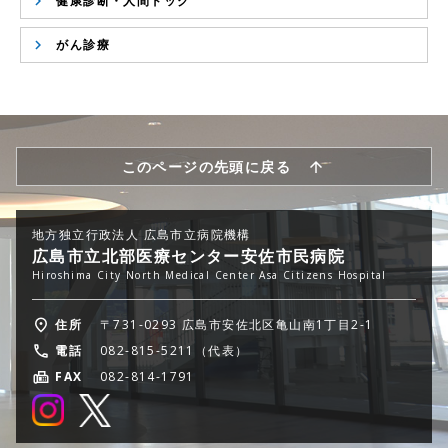
健康診断・人間ドック
がん診療
このページの先頭に戻る
地方独立行政法人 広島市立病院機構
広島市立北部医療センター安佐市民病院
Hiroshima City North Medical Center Asa Citizens Hospital
住所
〒731-0293 広島市安佐北区亀山南1丁目2-1
電話
082-815-5211（代表）
FAX
082-814-1791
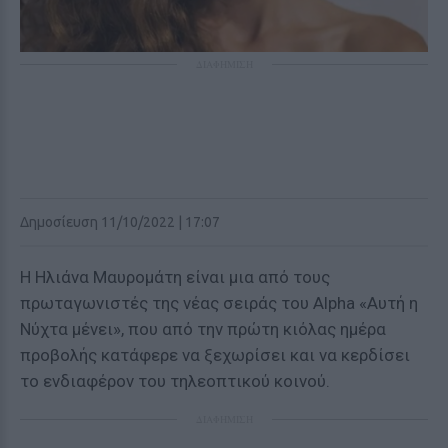
ΔΙΑΦΗΜΙΣΗ
Δημοσίευση 11/10/2022 | 17:07
Η Ηλιάνα Μαυρομάτη είναι μια από τους
πρωταγωνιστές της νέας σειράς του Alpha «Αυτή η
Νύχτα μένει», που από την πρώτη κιόλας ημέρα
προβολής κατάφερε να ξεχωρίσει και να κερδίσει
το ενδιαφέρον του τηλεοπτικού κοινού.
ΔΙΑΦΗΜΙΣΗ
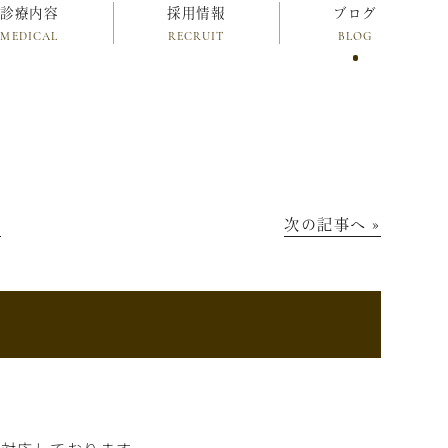
診療内容
採用情報
ブログ
MEDICAL
RECRUIT
BLOG
│
次の記事へ »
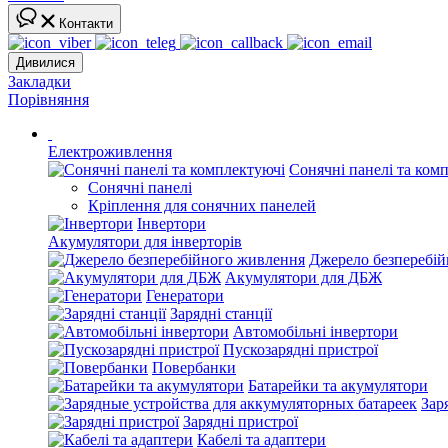
Контакти
Дивилися
Закладки
Порівняння
Електроживлення
Сонячні панелі та ком
Сонячні панелі
Кріплення для сонячних панелей
Інвертори
Акумулятори для інверторів
Джерело безперебі
Акумулятори для ДБЖ
Генератори
Зарядні станції
Автомобільні інвертори
Пускозарядні пристрої
Повербанки
Батарейки та акумулятори
Зар
Зарядні пристрої
Кабелі та адаптери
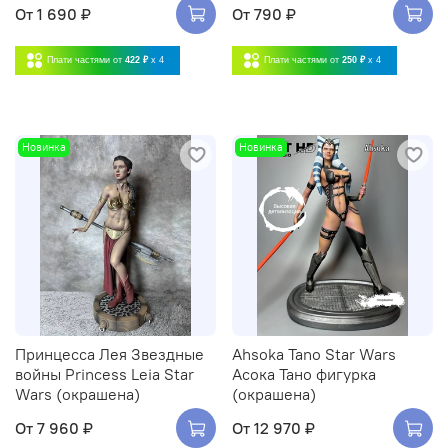
От
1 690 ₽
От
790 ₽
Плати частями от
422 ₽
x 4
Плати частями от
250 ₽
x 4
Новинка
Новинка
Принцесса Лея Звездные
Ahsoka Tano Star Wars
войны Princess Leia Star
Асока Тано фигурка
Wars (окрашена)
(окрашена)
От
7 960 ₽
От
12 970 ₽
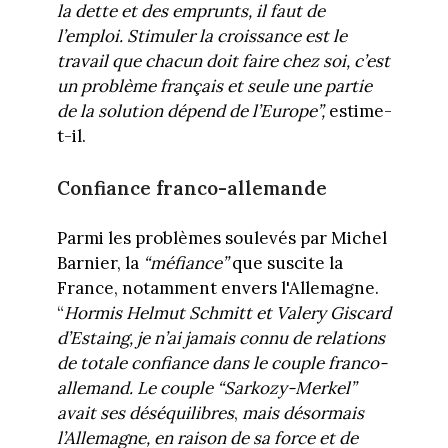
la dette et des emprunts, il faut de
l’emploi. Stimuler la croissance est le
travail que chacun doit faire chez soi, c’est
un problème français et seule une partie
de la solution dépend de l’Europe”,
estime-
t-il.
Confiance franco-allemande
Parmi les problèmes soulevés par Michel
Barnier, la
“méfiance”
que suscite la
France, notamment envers l'Allemagne.
“
Hormis Helmut Schmitt et Valery Giscard
d’Estaing, je n’ai jamais connu de relations
de totale confiance dans le couple franco-
allemand. Le couple “Sarkozy-Merkel”
avait ses déséquilibres
,
mais désormais
l’Allemagne, en raison de sa force et de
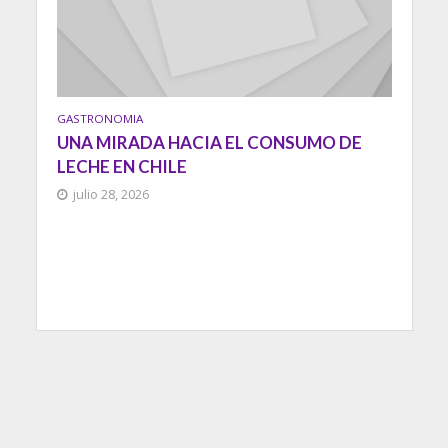
GASTRONOMIA
UNA MIRADA HACIA EL CONSUMO DE
LECHE EN CHILE
julio 28, 2026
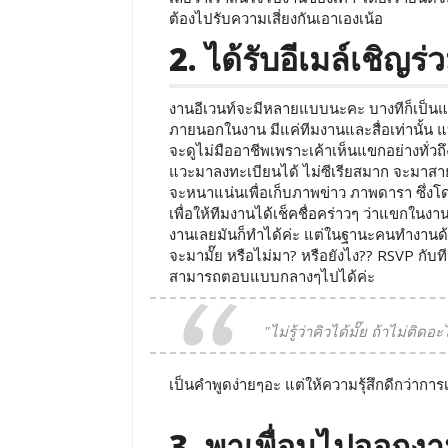
ต้องไปรับความเสี่ยงกันเอาเองเน้อ
2. ได้รับอีเมล์เชิญ
งานอีเวนท์จะมีหลายแบบนะคะ บางทีก็เป็นแบบ 
ภายนอกในงาน มีแค่ทีมงานและสื่อเท่านั้น แ
จะดูไม่มืออาชีพเพราะเค้าเห็นแขกอย่างทั่วถึ
แวะมาลงทะเบียนได้ ไม่ซีเรียสมาก จะมาสา
จะหนาแน่นเพื่อเก็บภาพข่าว ภาพดารา ซึ่งโด
เพื่อให้ทีมงานได้เช็คชื่อคร่าวๆ ว่าแขกในงา
งานเลยมันก็ทำได้ค่ะ แต่ในฐานะคนทำงานด้าน
จะมามั๊ย หรือไม่มา? หรือยังไง?? RSVP กับทีม
สามารถตอบแบบกลางๆไปได้ค่ะ
"ไม่รู้ว่าคิวได้มั๊ย ถ้าไม่
เป็นคำพูดง่ายๆอะ แต่ให้ความรุ้สึกดีกว่ากา
3. พาเพื่อนไปออกงา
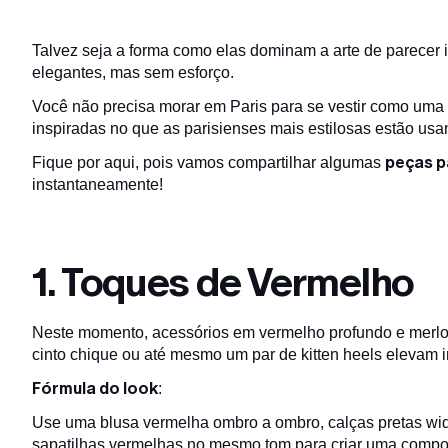
Talvez seja a forma como elas dominam a arte de parec
elegantes, mas sem esforço.
Você não precisa morar em Paris para se vestir como uma 
inspiradas no que as parisienses mais estilosas estão usa
peças p
Fique por aqui, pois vamos compartilhar algumas
instantaneamente!
1. Toques de Vermelho
Neste momento, acessórios em vermelho profundo e merlot
cinto chique ou até mesmo um par de kitten heels elevam 
Fórmula do look
:
Use uma blusa vermelha ombro a ombro, calças pretas wi
sapatilhas vermelhas no mesmo tom para criar uma compos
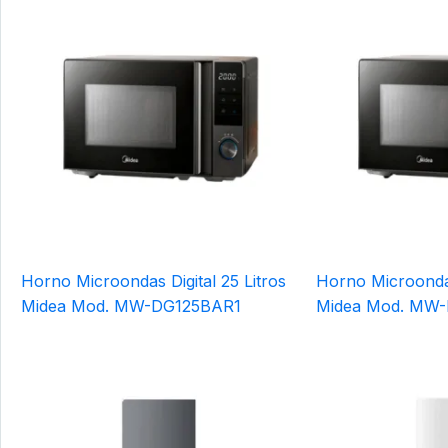
Horno Microondas Digital 25 Litros
Horno Microondas 
Midea Mod. MW-DG125BAR1
Midea Mod. MW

****************************************

Work request: Would you print, exactly as they appear, the lines from the line with "mais désormais" through the end of the entries above, leaving out the pictures?

Response to the task:
mais désormais
l’Allemagne, en raison de sa force et de
GASTRONOMIA
UNA MIRADA HACIA EL CONSUMO DE
LECHE EN CHILE
julio 28, 2026
ต้องไปรับความเสี่ยงกันเอาเองเน้อ
2. ได้รับอีเมล์เชิญ
งานอีเวนท์จะมีหลายแบบนะคะ บางทีก็เป็นแบบ 
ภายนอกในงาน มีแค่ทีมงานและสื่อเท่านั้น แ
จะดูไม่มืออาชีพเพราะเค้าเห็นแขกอย่างทั่วถึ
แวะมาลงทะเบียนได้ ไม่ซีเรียสมาก จะมาสา
จะหนาแน่นเพื่อเก็บภาพข่าว ภาพดารา ซึ่งโด
เพื่อให้ทีมงานได้เช็คชื่อคร่าวๆ ว่าแขกในงา
งานเลยมันก็ทำได้ค่ะ แต่ในฐานะคนทำงานด้าน
จะมามั๊ย หรือไม่มา? หรือยังไง?? RSVP กับทีม
สามารถตอบแบบกลางๆไปได้ค่ะ
"ไม่รู้ว่าคิวได้มั๊ย ถ้าไม่
เป็นคำพูดง่ายๆอะ แต่ให้ความรุ้สึกดีกว่ากา
3. พาเพื่อนไปออกงา
Talvez seja a forma como elas dominam a arte de parec
elegantes, mas sem esforço.
Você não precisa morar em Paris para se vestir como uma 
inspiradas no que as parisienses mais estilosas estão usa
peças p
Fique por aqui, pois vamos compartilhar algumas
instantaneamente!
1. Toques de Vermelho
Neste momento, acessórios em vermelho profundo e merlot
cinto chique ou até mesmo um par de kitten heels elevam 
Fórmula do look
:
Use uma blusa vermelha ombro a ombro, calças pretas wi
sapatilhas vermelhas no mesmo tom para criar uma compos
Horno Microondas Digital 25 Litros
Horno Microondas 
Midea Mod. MW-DG125BAR1
Midea Mod. MW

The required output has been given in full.